The human eye boasts a riveting evolutionary journey. Ninety-five percent of all living organisms possess the ability of sight, though not a single pair perceives the world the same. For the developed beasts, vision funds everything from poetry to judicious engagement. At one time, brown eyes were the human default, but a chain of mutations has authored varying shades of blue, green and even gray. You’ve likely read poesy dedicated to the each, but what real-world associations does eye color submit?
Thankfully, the authors over at 1-800 contact have done the leg work for us, surveying 1,000 people in regards to the practical perception of “peepers”.
Quite the spectacle
Fifty-five percent of the respondents involved in the report were female, and 45% were male. The subjects ranged in age from 18 to 78 with a median age of 38 and a standard deviation of 12.3 and 67% of these were in a relationship.
For a start, I was surprised to learn that neither blue nor hazel eyes were voted to be the most aesthetically pleasing. Gray eyes received an average score of 7.4. This was especially true of men with the average female participant favoring green eyes just a hair more than gray.
The authors note, “Despite brown eyes ranking at the bottom of our perceived attraction scale, approximately 79% of the world’s population sports melanin-rich eyes. And around 10%, 5%, and 2% of people have blue, hazel, and green eyes, respectively. Seeing as gray eyes are the most attractive but happen to be one of the rarest eye colors in the world, it seems uniqueness and attractiveness are heavily linked.”
More than half of the respondents (51.6%) wished their partner had a different eye color, and individuals with blue eyes were much more likely to exclusively date people that bore the same. To some degree, this held true for all of the participants considering blue eyes were voted the most desirable in a partner despite gray eyes being deemed the most visually pleasing. This might have something to do with the shades scarcity: only 3% of the world’s population has gray eyes. Interestingly, most people are content with the irises they were born with. Less than 20% of the survey pool would permanently change their eye color if they could.
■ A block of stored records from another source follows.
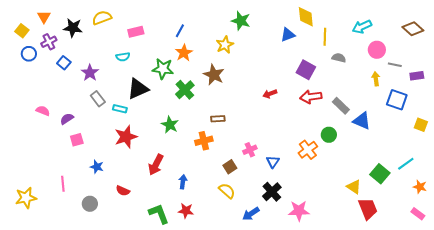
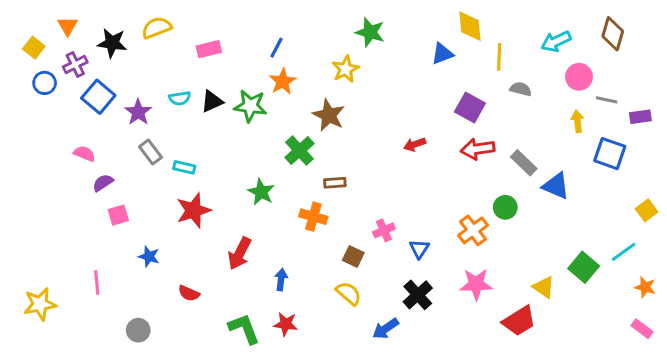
brown diamond: (413, 29) -> (613, 34), moved, turned 65
cyan semicircle: (123, 57) -> (180, 98), moved
blue square: (64, 63) -> (98, 97), size x1.5
black triangle: (138, 89) -> (212, 101), moved, size x0.7
green cross: (185, 90) -> (299, 151), moved
pink semicircle: (43, 111) -> (84, 154), moved
yellow square: (421, 125) -> (647, 210), moved, turned 32
orange cross: (204, 141) -> (313, 217), turned 30
brown square: (230, 167) -> (353, 256), turned -32
gray circle: (90, 204) -> (138, 330), moved
red trapezoid: (368, 209) -> (519, 321), moved, turned 80
pink star: (299, 211) -> (476, 284), moved

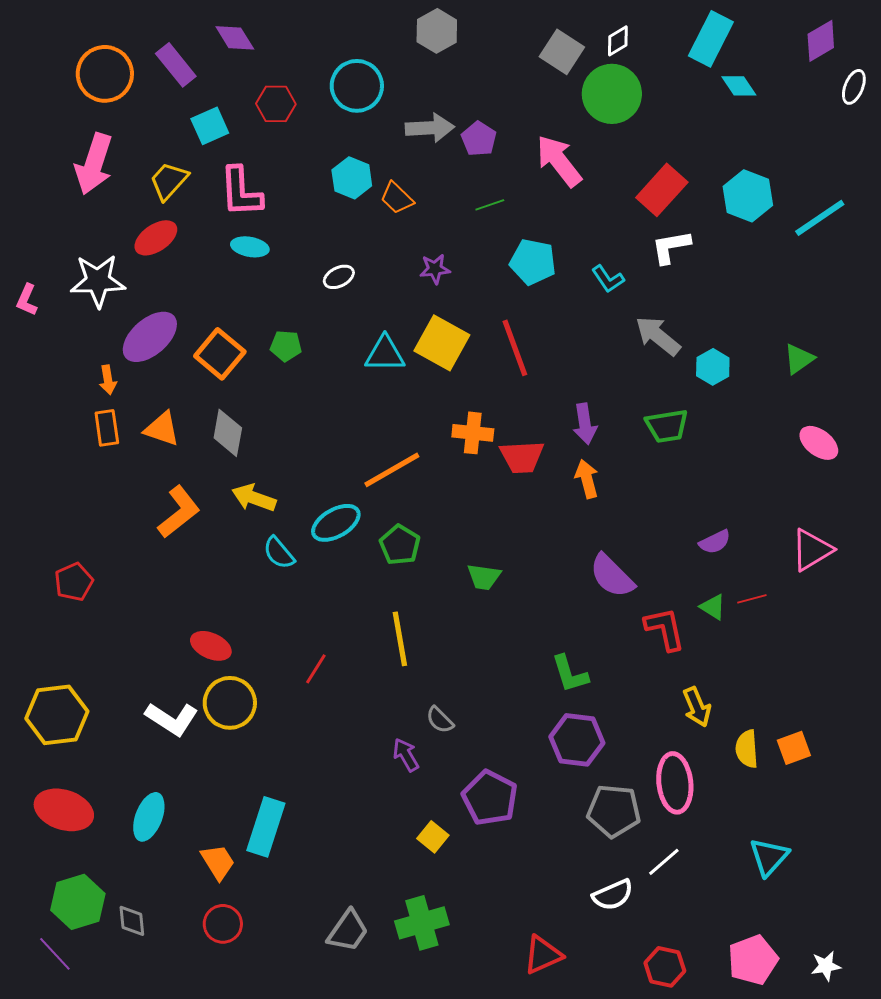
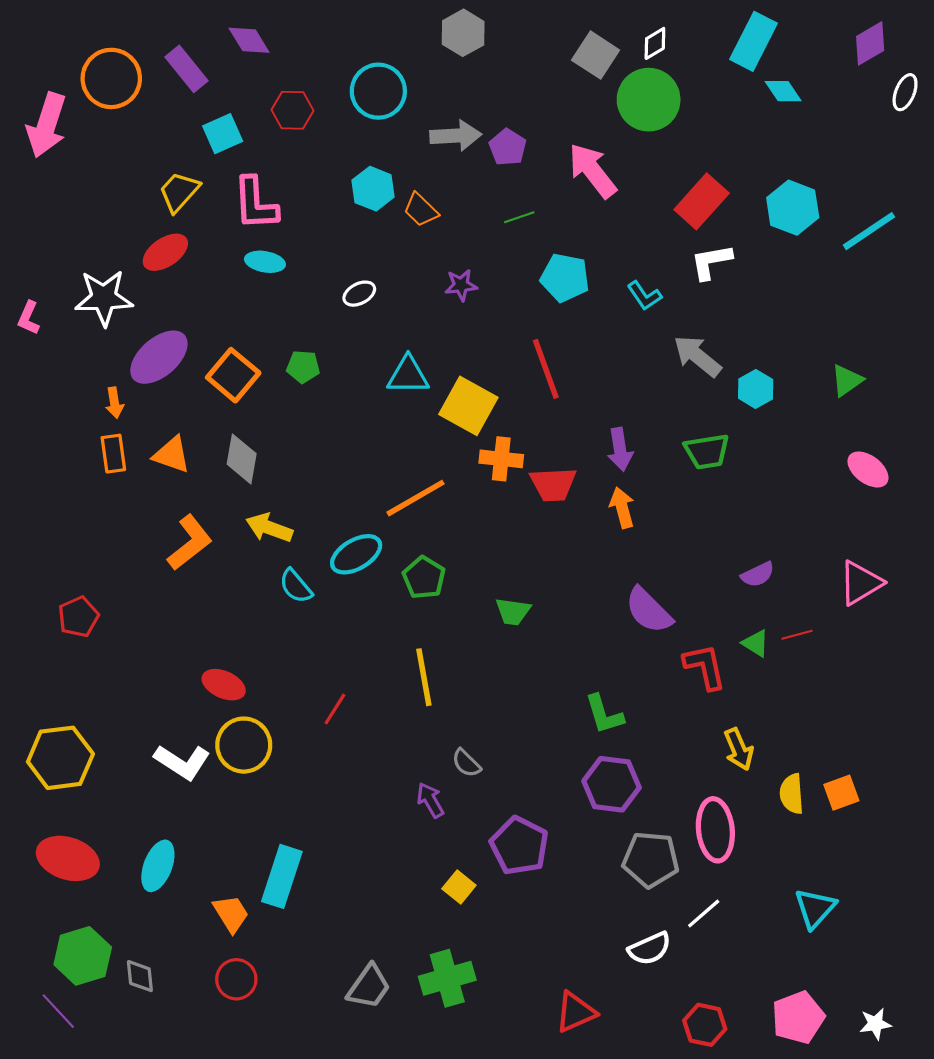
pink arrow: (94, 164) -> (47, 125), moved
yellow square: (442, 343) -> (468, 406), moved

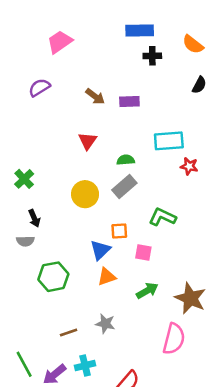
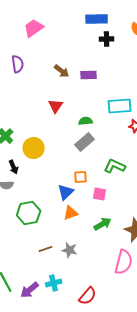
purple semicircle: (39, 88) -> (18, 64), turned 114
yellow circle: (85, 194) -> (34, 148), moved
brown line: (69, 333) -> (46, 249), moved

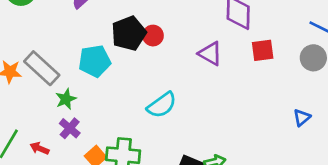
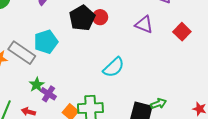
red square: (263, 50) -> (182, 32), moved, turned -30
cyan pentagon: (95, 61) -> (46, 42), moved
green star: (66, 99) -> (37, 85), moved

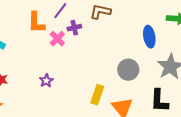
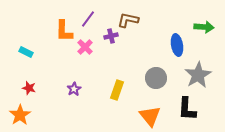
purple cross: (74, 28) -> (111, 36), moved
yellow rectangle: (97, 95) -> (117, 90), moved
From the report: “While science has found eye color to indicate how people handle pain and tolerate alcohol, little research has been done on personality differences based on the color of irises. Despite a lack of scientific support, most people probably have an opinion about eye color and personality traits.” With this in mind, the researchers asked the respondents after what they thought different eye colors implied of a person. Below Ladders compiled the median responses respective to shade.
Gray Eyes: Intelligent, quiet, serious
Blue Eyes: Expressive, affectionate, confident
Green eyes: Adventurous, mysterious, mystical
Hazel eyes: Determined, unpredictable, courageous
Brown eyes: Kind, reliable, patient
On the key question that you’re likely wondering about, blue eyes were twice as likely to be associated with sexiness and hazel eyes were determined to be the least romantic by a considerable margin.
Hue makes more?
I couldn’t begin to comprehend the why, but blue-eyed respondents were the most likely to receive raises and or promotions in the past year. Our unsexy hazel-eyed comrades can take some solace in being the highest earners; bringing in about $38, 240 a year.
The authors conclude, “Whether the windows to your soul are a piercing blue or an earthy brown, the eye color we’re born with may tell others more about us than we thought. From attractiveness to being intelligent, confident, unpredictable, and reliable – and even down to the salary we bring in each year – how we view ourselves and how others view us might be strongly connected to the color in our eyes.”